Collected data entries
◇ ◇ ◇ ◇ ◇

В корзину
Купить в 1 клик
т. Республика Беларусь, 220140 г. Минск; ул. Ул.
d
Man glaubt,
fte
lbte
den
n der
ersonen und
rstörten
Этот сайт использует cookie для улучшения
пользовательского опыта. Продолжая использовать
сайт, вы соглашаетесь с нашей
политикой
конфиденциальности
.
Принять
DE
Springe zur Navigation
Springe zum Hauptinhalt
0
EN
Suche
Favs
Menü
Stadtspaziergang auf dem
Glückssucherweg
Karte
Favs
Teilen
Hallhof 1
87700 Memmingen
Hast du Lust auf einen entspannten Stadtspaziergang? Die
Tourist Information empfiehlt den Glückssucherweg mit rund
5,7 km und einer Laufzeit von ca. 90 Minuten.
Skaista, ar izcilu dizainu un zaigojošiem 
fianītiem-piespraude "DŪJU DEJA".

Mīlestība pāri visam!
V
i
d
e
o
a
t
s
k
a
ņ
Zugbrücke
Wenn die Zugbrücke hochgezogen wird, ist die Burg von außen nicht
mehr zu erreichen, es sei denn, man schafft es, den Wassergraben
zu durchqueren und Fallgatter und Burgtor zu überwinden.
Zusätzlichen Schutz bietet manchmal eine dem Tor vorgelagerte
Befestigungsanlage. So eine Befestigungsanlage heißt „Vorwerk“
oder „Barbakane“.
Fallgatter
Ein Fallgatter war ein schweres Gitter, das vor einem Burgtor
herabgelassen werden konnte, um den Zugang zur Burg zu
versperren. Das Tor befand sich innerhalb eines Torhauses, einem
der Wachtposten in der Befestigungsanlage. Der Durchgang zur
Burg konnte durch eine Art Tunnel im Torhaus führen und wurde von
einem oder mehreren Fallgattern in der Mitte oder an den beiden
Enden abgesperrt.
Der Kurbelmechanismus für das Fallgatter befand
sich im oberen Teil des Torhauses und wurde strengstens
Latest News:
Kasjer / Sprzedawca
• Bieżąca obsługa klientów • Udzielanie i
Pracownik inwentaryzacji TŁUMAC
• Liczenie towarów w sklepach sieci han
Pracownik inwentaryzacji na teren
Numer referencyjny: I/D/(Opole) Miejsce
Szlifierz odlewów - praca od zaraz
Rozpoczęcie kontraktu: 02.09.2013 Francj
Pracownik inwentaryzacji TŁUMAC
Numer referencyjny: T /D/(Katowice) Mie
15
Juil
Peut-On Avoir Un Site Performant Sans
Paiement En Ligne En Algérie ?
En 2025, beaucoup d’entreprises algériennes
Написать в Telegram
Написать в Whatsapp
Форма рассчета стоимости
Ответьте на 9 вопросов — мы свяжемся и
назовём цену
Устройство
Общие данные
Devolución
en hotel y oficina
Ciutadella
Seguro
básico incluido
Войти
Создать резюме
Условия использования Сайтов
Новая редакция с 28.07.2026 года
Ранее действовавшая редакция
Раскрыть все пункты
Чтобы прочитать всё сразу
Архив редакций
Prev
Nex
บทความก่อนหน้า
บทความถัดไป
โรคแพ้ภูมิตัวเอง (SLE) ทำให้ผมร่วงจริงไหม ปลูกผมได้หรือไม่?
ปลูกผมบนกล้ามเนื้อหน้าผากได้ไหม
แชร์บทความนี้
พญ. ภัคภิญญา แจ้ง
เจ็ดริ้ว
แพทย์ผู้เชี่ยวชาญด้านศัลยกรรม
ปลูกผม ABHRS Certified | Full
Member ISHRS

◇ ◇ ◇ ◇ ◇

- WHAT IS REQUIRED -
Give back the complete data exactly as supplied.

- EXERCISE SOLUTION -
В корзину
Купить в 1 клик
т. Республика Беларусь, 220140 г. Минск; ул. Ул.
d
Man glaubt,
fte
lbte
den
n der
ersonen und
rstörten
Этот сайт использует cookie для улучшения
пользовательского опыта. Продолжая использовать
сайт, вы соглашаетесь с нашей
политикой
конфиденциальности
.
Принять
DE
Springe zur Navigation
Springe zum Hauptinhalt
0
EN
Suche
Favs
Menü
Stadtspaziergang auf dem
Glückssucherweg
Karte
Favs
Teilen
Hallhof 1
87700 Memmingen
Hast du Lust auf einen entspannten Stadtspaziergang? Die
Tourist Information empfiehlt den Glückssucherweg mit rund
5,7 km und einer Laufzeit von ca. 90 Minuten.
Skaista, ar izcilu dizainu un zaigojošiem 
fianītiem-piespraude "DŪJU DEJA".

Mīlestība pāri visam!
V
i
d
e
o
a
t
s
k
a
ņ
Zugbrücke
Wenn die Zugbrücke hochgezogen wird, ist die Burg von außen nicht
mehr zu erreichen, es sei denn, man schafft es, den Wassergraben
zu durchqueren und Fallgatter und Burgtor zu überwinden.
Zusätzlichen Schutz bietet manchmal eine dem Tor vorgelagerte
Befestigungsanlage. So eine Befestigungsanlage heißt „Vorwerk“
oder „Barbakane“.
Fallgatter
Ein Fallgatter war ein schweres Gitter, das vor einem Burgtor
herabgelassen werden konnte, um den Zugang zur Burg zu
versperren. Das Tor befand sich innerhalb eines Torhauses, einem
der Wachtposten in der Befestigungsanlage. Der Durchgang zur
Burg konnte durch eine Art Tunnel im Torhaus führen und wurde von
einem oder mehreren Fallgattern in der Mitte oder an den beiden
Enden abgesperrt.
Der Kurbelmechanismus für das Fallgatter befand
sich im oberen Teil des Torhauses und wurde strengstens
Latest News:
Kasjer / Sprzedawca
• Bieżąca obsługa klientów • Udzielanie i
Pracownik inwentaryzacji TŁUMAC
• Liczenie towarów w sklepach sieci han
Pracownik inwentaryzacji na teren
Numer referencyjny: I/D/(Opole) Miejsce
Szlifierz odlewów - praca od zaraz
Rozpoczęcie kontraktu: 02.09.2013 Francj
Pracownik inwentaryzacji TŁUMAC
Numer referencyjny: T /D/(Katowice) Mie
15
Juil
Peut-On Avoir Un Site Performant Sans
Paiement En Ligne En Algérie ?
En 2025, beaucoup d’entreprises algériennes
Написать в Telegram
Написать в Whatsapp
Форма рассчета стоимости
Ответьте на 9 вопросов — мы свяжемся и
назовём цену
Устройство
Общие данные
Devolución
en hotel y oficina
Ciutadella
Seguro
básico incluido
Войти
Создать резюме
Условия использования Сайтов
Новая редакция с 28.07.2026 года
Ранее действовавшая редакция
Раскрыть все пункты
Чтобы прочитать всё сразу
Архив редакций
Prev
Nex
บทความก่อนหน้า
บทความถัดไป
โรคแพ้ภูมิตัวเอง (SLE) ทำให้ผมร่วงจริงไหม ปลูกผมได้หรือไม่?
ปลูกผมบนกล้ามเนื้อหน้าผากได้ไหม
แชร์บทความนี้
พญ. ภัคภิญญา แจ้ง
เจ็ดริ้ว
แพทย์ผู้เชี่ยวชาญด้านศัลยกรรม
ปลูกผม ABHRS Certified | Full
Member ISHRS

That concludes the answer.